Cox proportional hazards models were applied to estimate hazard ratios (HRs) with 95% confidence intervals (CIs) for the association between Mediterranean diet adherence and MS risk, using age as the underlying timescale. The models were adjusted for several potential confounders: sex (female/male), smoking (non-smoker/smoker), BMI (<25.0/25.0–29.9/≥30.0 kg/m2), education level (⩽13/>13 years), leisure time physical activity (tertiles of metabolic energy turnover [MET] hours/week), energy intake (kcal/day), Vitamin D (µg/day), and Vitamin B12 (µg/day). We tested proportional hazards assumptions using Schoenfeld residuals. To examine possible effect modification, we fitted the cross-product interaction term between the dietary score and selected covariates (smoking, education level, and BMI) for each model, and tested statistical significance using the Likelihood Ratio (LR) test. Based on the results, we present stratified analysis by smoking for each model. Given the age-dependent nature of MS incidence, which typically occurs between 20 and 45 years of age,1 we additionally fitted models stratified by baseline age category (⩽45/>45 years) to explore potential differences in associations across age groups. We also conducted a sensitivity analysis excluding MS cases diagnosed in the first two years of follow-up (n = 2) to avoid reverse causation.

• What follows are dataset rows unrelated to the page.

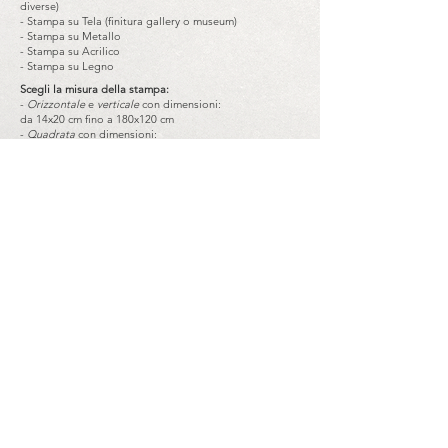
diverse)
- Stampa su Tela (finitura gallery o museum)
- Stampa su Metallo
- Stampa su Acrilico
- Stampa su Legno
Scegli la misura della stampa:
-
Orizzontale
e
verticale
con dimensioni:
da 14x20 cm fino a 180x120 cm
-
Quadrata
con dimensioni:
da 20x20 cm fino a 120x120 cm
Follow Me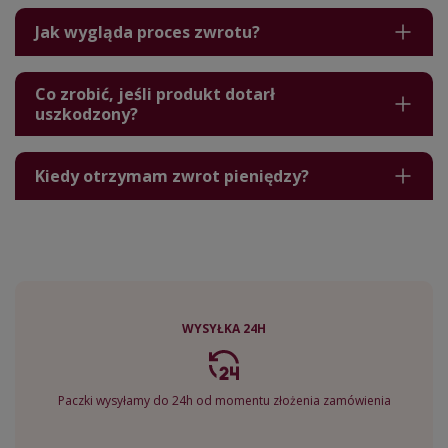
Jak wygląda proces zwrotu?
Co zrobić, jeśli produkt dotarł
uszkodzony?
Kiedy otrzymam zwrot pieniędzy?
WYSYŁKA 24H
Paczki wysyłamy do 24h od momentu złożenia zamówienia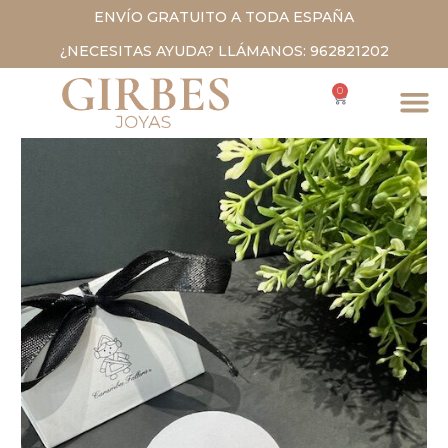
ENVÍO GRATUITO A TODA ESPAÑA
¿NECESITAS AYUDA? LLÁMANOS: 962821202
0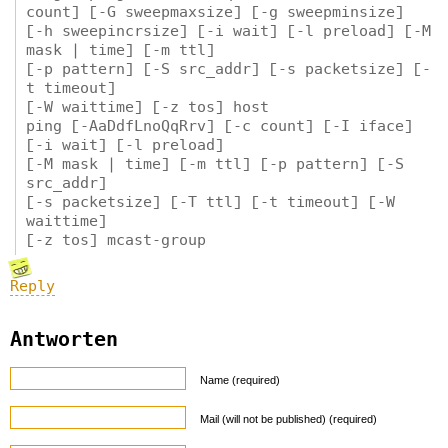
count] [-G sweepmaxsize] [-g sweepminsize]
[-h sweepincrsize] [-i wait] [-l preload] [-M
mask | time] [-m ttl]
[-p pattern] [-S src_addr] [-s packetsize] [-
t timeout]
[-W waittime] [-z tos] host
ping [-AaDdfLnoQqRrv] [-c count] [-I iface]
[-i wait] [-l preload]
[-M mask | time] [-m ttl] [-p pattern] [-S
src_addr]
[-s packetsize] [-T ttl] [-t timeout] [-W
waittime]
[-z tos] mcast-group
Reply
Antworten
Name (required)
Mail (will not be published) (required)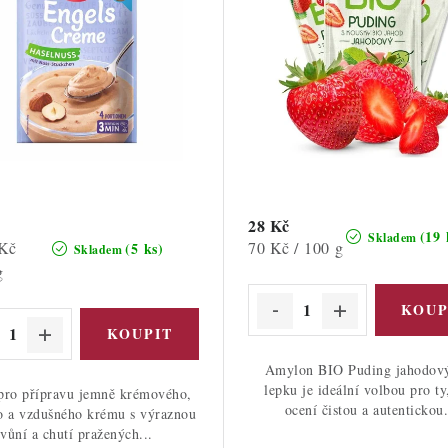
28 Kč
(19 
Skladem
Měrná
 Kč
70 Kč / 100 g
(5 ks)
Skladem
cena:
g
Amylon BIO Puding jahodov
lepku je ideální volbou pro ty
pro přípravu jemně krémového,
ocení čistou a autentickou.
o a vzdušného krému s výraznou
vůní a chutí pražených...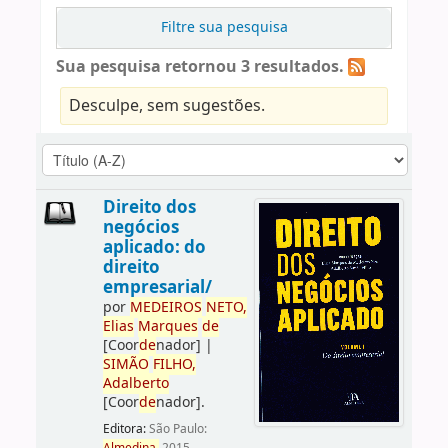
Filtre sua pesquisa
Sua pesquisa retornou 3 resultados.
Desculpe, sem sugestões.
Direito dos
negócios
aplicado: do
direito
empresarial/
por
ME
DE
IROS
NETO,
Elias
Marques
de
[Coor
de
nador]
|
SIMÃO
FILHO,
Adalberto
[Coor
de
nador]
.
Editora:
São Paulo: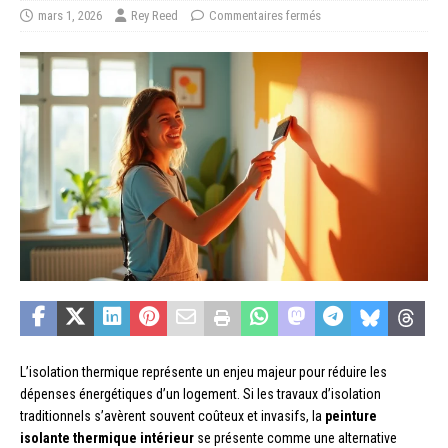
mars 1, 2026
Rey Reed
Commentaires fermés
L’isolation thermique représente un enjeu majeur pour réduire les
dépenses énergétiques d’un logement. Si les travaux d’isolation
traditionnels s’avèrent souvent coûteux et invasifs, la
peinture
isolante thermique intérieur
se présente comme une alternative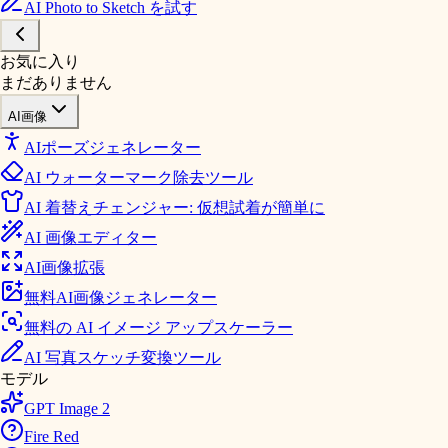
AI Photo to Sketch を試す
お気に入り
まだありません
AI画像
AIポーズジェネレーター
AI ウォーターマーク除去ツール
AI 着替えチェンジャー: 仮想試着が簡単に
AI 画像エディター
AI画像拡張
無料AI画像ジェネレーター
無料の AI イメージ アップスケーラー
AI 写真スケッチ変換ツール
モデル
GPT Image 2
Fire Red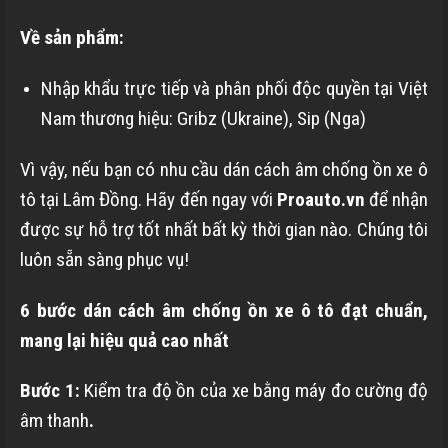
Về sản phẩm:
Nhập khẩu trực tiếp và phân phối độc quyền tại Việt
Nam thương hiệu: Gribz (Ukraine), Sip (Nga)
Vì vậy, nếu bạn có nhu cầu dán cách âm chống ồn xe ô
tô tại Lâm Đồng. Hãy đến ngay với
Proauto.vn
để nhận
được sự hỗ trợ tốt nhất bất kỳ thời gian nào. Chúng tôi
luôn sẵn sàng phục vụ!
6 bước dán cách âm chống ồn xe ô tô đạt chuẩn,
mang lại hiệu quả cao nhất
Bước 1:
Kiểm tra độ ồn của xe bằng máy đo cường độ
âm thanh
.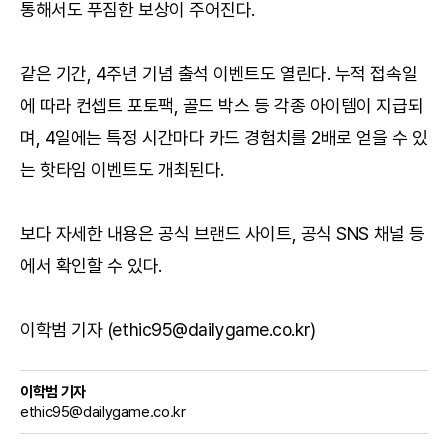
통해서도 푸짐한 보상이 주어진다.
같은 기간, 4주년 기념 출석 이벤트도 열린다. 누적 접속일
에 따라 컨셉트 포토팩, 골드 박스 등 각종 아이템이 지급되
며, 4일에는 특정 시간마다 카드 경험치를 2배로 얻을 수 있
는 핫타임 이벤트도 개최된다.
보다 자세한 내용은
공식 브랜드 사이트
,
공식 SNS 채널
등
에서 확인할 수 있다.
이학범 기자 (ethic95@dailygame.co.kr)
이학범 기자
ethic95@dailygame.co.kr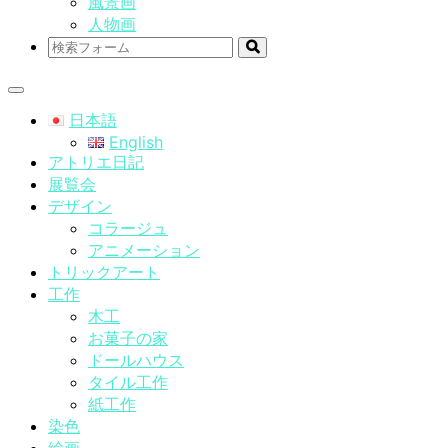
風景画
人物画
検
索
日本語
English
アトリエ日記
展覧会
デザイン
コラージュ
アニメーション
トリックアート
工作
木工
お菓子の家
ドールハウス
タイル工作
紙工作
染色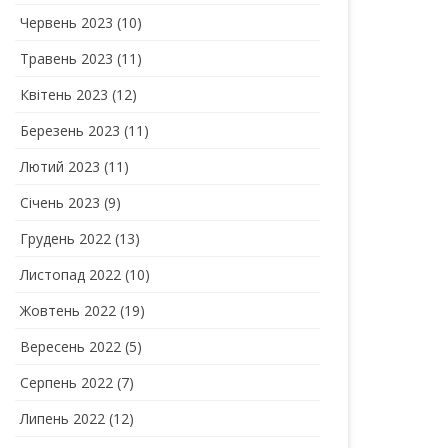
Червень 2023
(10)
Травень 2023
(11)
Квітень 2023
(12)
Березень 2023
(11)
Лютий 2023
(11)
Січень 2023
(9)
Грудень 2022
(13)
Листопад 2022
(10)
Жовтень 2022
(19)
Вересень 2022
(5)
Серпень 2022
(7)
Липень 2022
(12)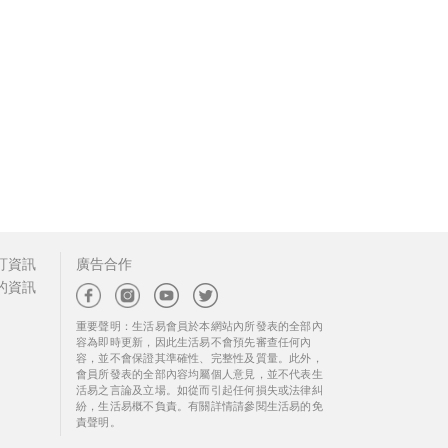
訂資訊
廣告合作
的資訊
重要聲明：生活易會員於本網站內所發表的全部內
容為即時更新，因此生活易不會預先審查任何內
容，並不會保證其準確性、完整性及質量。此外，
會員所發表的全部內容均屬個人意見，並不代表生
活易之言論及立場。如從而引起任何損失或法律糾
紛，生活易概不負責。有關詳情請參閱生活易的免
責聲明。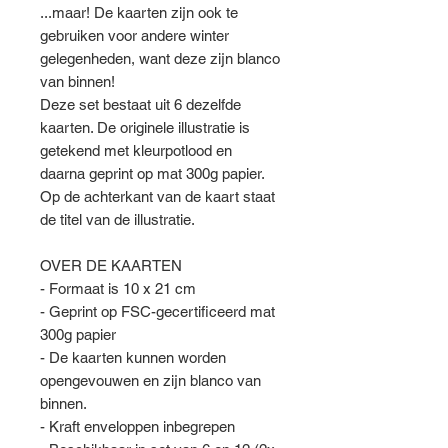
...maar! De kaarten zijn ook te
gebruiken voor andere winter
gelegenheden, want deze zijn blanco
van binnen!
Deze set bestaat uit 6 dezelfde
kaarten. De originele illustratie is
getekend met kleurpotlood en
daarna geprint op mat 300g papier.
Op de achterkant van de kaart staat
de titel van de illustratie.
OVER DE KAARTEN
- Formaat is 10 x 21 cm
- Geprint op FSC-gecertificeerd mat
300g papier
- De kaarten kunnen worden
opengevouwen en zijn blanco van
binnen.
- Kraft enveloppen inbegrepen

Missing data were as follows: education 1.1%, smoking 2.2%, physical activity 3.9% and BMI 4.5%. Missing values were imputed using regression-based models. Logistic regression was applied for dichotomous variables (education, smoking), and ordinal logistic regression was applied for categorical variables (BMI, physical activity). The predictor variables were specified as follows: for education, predictors included sex, and age; for BMI, predictor were sex, age, total energy intake, and education; for smoking, predictor included sex, age, and education; and for physical activity, predictors were sex, age, education, total energy intake, and BMI. For each missing observation, predicted probabilities were generated, and the most likely category was assigned.

All statistical analyses were performed with Stata version 18.0 (Stata Corporation, Collage Station, TX, USA). p-values below 0.05 were considered statistically significant.

Results

Table 1 shows baseline characteristics according to Mediterranean Diet Score adherence categories. Among the 41,428 participants, the median Mediterranean Diet Score was 4 points (IQR, 3) and the mean age was 51.6 years (SD, 16.0), whereof 32.1% of the population was 45 years or younger. Most participants had a BMI below 25 kg/m2 (61.6%), and females accounted for 64.5% of the cohort. Smoking status and dietary intake of Vitamin D and Vitamin B12 were evenly distributed across adherence levels. By contrast, participants with higher adherence to the Mediterranean diet tended to be older, more educated, and reported both a higher energy intake and higher levels of physical activity.